Mumbai: A 57 per cent market share in the automotive paints segment makes Kansai Nerolac the largest segmental player. However, its share in the more lucrative decorative paints, which is 75 per cent of the Rs 55,000-crore domestic industry, is only 11 per cent yet fetches 55 per cent of revenue. The automotive segment fetches 45 per cent revenue to the company. The nearly Rs 5,000-crore Kansai Nerolac, which is 75 per cent owned by the world’s eighth largest player Kansai Paint Co of Japan, overall enjoys 18 per cent market share, making it the second largest player after Asian Paints. The top three–Asian Paints, Nerolac and Berger Paints—control around 60 per cent of the industry.
“Expecting better demand ahead, we are adding 40,000 litres capacity at our Amritsar plant and would be investing Rs 450 crore in capex, most of which will be spent this year,” he said. He said demand is led by the decorative segment which saw a sharper than anticipated recovery already thanks to the rural and semi-urban markets. Fortunately, industrial segment has also shown signs of revival from August and we expect this to improve further as we approach the festival season, he said.

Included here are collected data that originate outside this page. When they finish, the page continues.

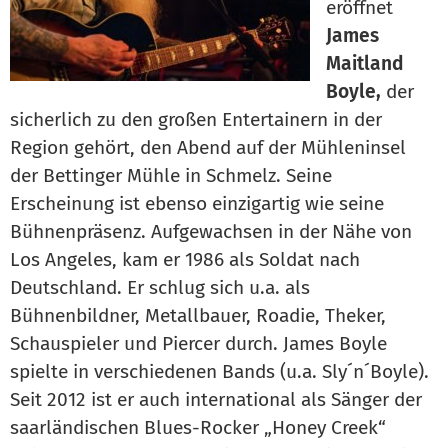
eröffnet
James
Maitland
Boyle,
der
sicherlich zu den großen Entertainern in der
Region gehört, den Abend auf der Mühleninsel
der Bettinger Mühle in Schmelz. Seine
Erscheinung ist ebenso einzigartig wie seine
Bühnenpräsenz. Aufgewachsen in der Nähe von
Los Angeles, kam er 1986 als Soldat nach
Deutschland. Er schlug sich u.a. als
Bühnenbildner, Metallbauer, Roadie, Theker,
Schauspieler und Piercer durch. James Boyle
spielte in verschiedenen Bands (u.a. Sly´n´Boyle).
Seit 2012 ist er auch international als Sänger der
saarländischen Blues-Rocker „Honey Creek“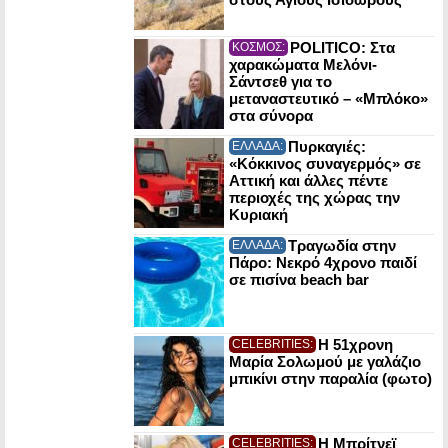
POLITICO: Στα
ΚΟΣΜΟΣ:
χαρακώματα Μελόνι-
Σάντσεθ για το
μεταναστευτικό – «Μπλόκο»
στα σύνορα
Πυρκαγιές:
ΕΛΛΑΔΑ:
«Κόκκινος συναγερμός» σε
Αττική και άλλες πέντε
περιοχές της χώρας την
Κυριακή
Τραγωδία στην
ΕΛΛΑΔΑ:
Πάρο: Νεκρό 4χρονο παιδί
σε πισίνα beach bar
Η 51χρονη
CELEBRITIES:
Μαρία Σολωμού με γαλάζιο
μπικίνι στην παραλία (φωτο)
Η Μπρίτνεϊ
CELEBRITIES: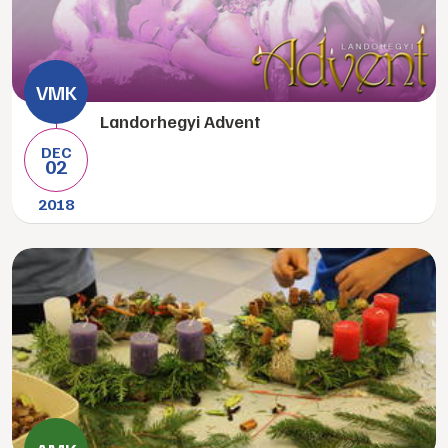
Landorhegyi Advent
DEC
02
2018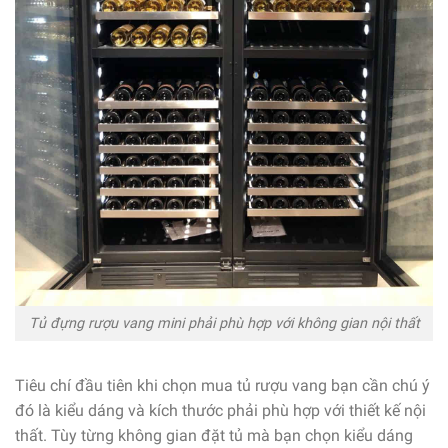
Tủ đựng rượu vang mini phải phù hợp với không gian nội thất
Tiêu chí đầu tiên khi chọn mua tủ rượu vang bạn cần chú ý
đó là kiểu dáng và kích thước phải phù hợp với thiết kế nội
thất. Tùy từng không gian đặt tủ mà bạn chọn kiểu dáng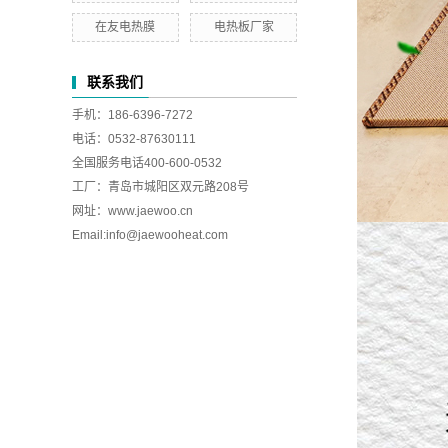
在友电热膜
电热板厂家
联系我们
手机：186-6396-7272
电话：0532-87630111
全国服务电话400-600-0532
工厂：青岛市城阳区双元路208号
网址：www.jaewoo.cn
Email:
info@jaewooheat.com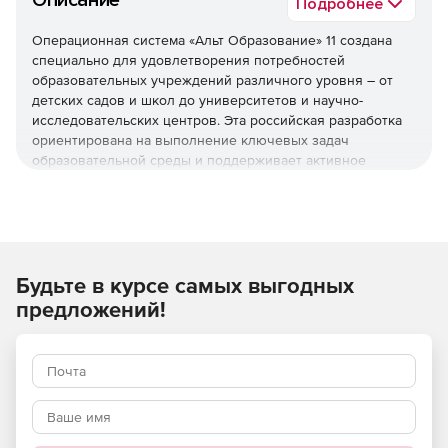
Описание
Подробнее
Операционная система «Альт Образование» 11 создана
специально для удовлетворения потребностей
образовательных учреждений различного уровня – от
детских садов и школ до университетов и научно-
исследовательских центров. Эта российская разработка
ориентирована на выполнение ключевых задач
образовательной среды и поддерживает активное
внедрение информационных технологий в учебный
процесс.
Используйте «Альт Образование» 11 для всех ступеней
обучения, от дошкольного до высшего.
Будьте в курсе самых выгодных
Что входит в состав «Альт
предложений!
Образования»
Среды разработки
Редакторы документов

Nerolac, which is the first domestic paints maker to launch a lead-free paint and an industry-first anti-fungal bio-wash recently, has 5.4 lakh litres of capacity across its six plants. The new addition will take the output to 5.8 lakh litres, he said. Its six manufacturing plants are at Jainpur in UP, Bawal in Haryana, Chiplun in Maharashtra, Hosur in Tamil Nadu, Sayakha in Gujarat and Amritsar in Punjab and the seventh one is proposed in Visakhapatnam in Andhra Pradesh, which Bharuka said is being postponed by a year due to the pandemic.